━━━━━ Source material ━━━━━

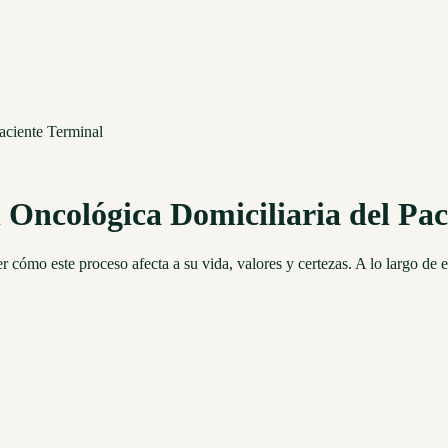
aciente Terminal
 Oncológica Domiciliaria del Pa
ómo este proceso afecta a su vida, valores y certezas. A lo largo de e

━━━━━

▶ _What is being asked_: Copy out the material above exactly; the images stay out.

▶ _Written response_:
aciente Terminal
 Oncológica Domiciliaria del Pa
ómo este proceso afecta a su vida, valores y certezas. A lo largo de e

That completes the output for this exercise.